▸ **What needs to be done**: Only the lines below starting at the one that contains "Γιατί ο σωστός διάδρομος μπορεί να αλλάξει" and ending at the one that contains "άνοια και ψυ…" are to be reproduced, exactly and with both ends kept.

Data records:
===

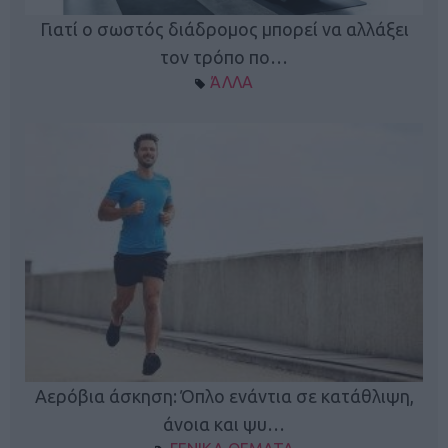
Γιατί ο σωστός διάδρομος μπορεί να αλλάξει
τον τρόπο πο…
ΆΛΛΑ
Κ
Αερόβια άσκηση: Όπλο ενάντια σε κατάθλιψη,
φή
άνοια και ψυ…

===

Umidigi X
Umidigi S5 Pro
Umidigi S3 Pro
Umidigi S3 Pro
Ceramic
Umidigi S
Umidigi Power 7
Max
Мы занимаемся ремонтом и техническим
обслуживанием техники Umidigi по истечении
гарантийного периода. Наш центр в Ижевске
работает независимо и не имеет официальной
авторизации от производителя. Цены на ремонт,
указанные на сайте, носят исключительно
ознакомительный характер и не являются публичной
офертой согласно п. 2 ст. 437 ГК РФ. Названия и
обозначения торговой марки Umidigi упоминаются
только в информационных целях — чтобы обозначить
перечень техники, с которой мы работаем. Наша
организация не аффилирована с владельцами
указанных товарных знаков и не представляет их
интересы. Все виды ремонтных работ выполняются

===

▸ **Result of this task**:
Γιατί ο σωστός διάδρομος μπορεί να αλλάξει
τον τρόπο πο…
ΆΛΛΑ
Κ
Αερόβια άσκηση: Όπλο ενάντια σε κατάθλιψη,
φή
άνοια και ψυ…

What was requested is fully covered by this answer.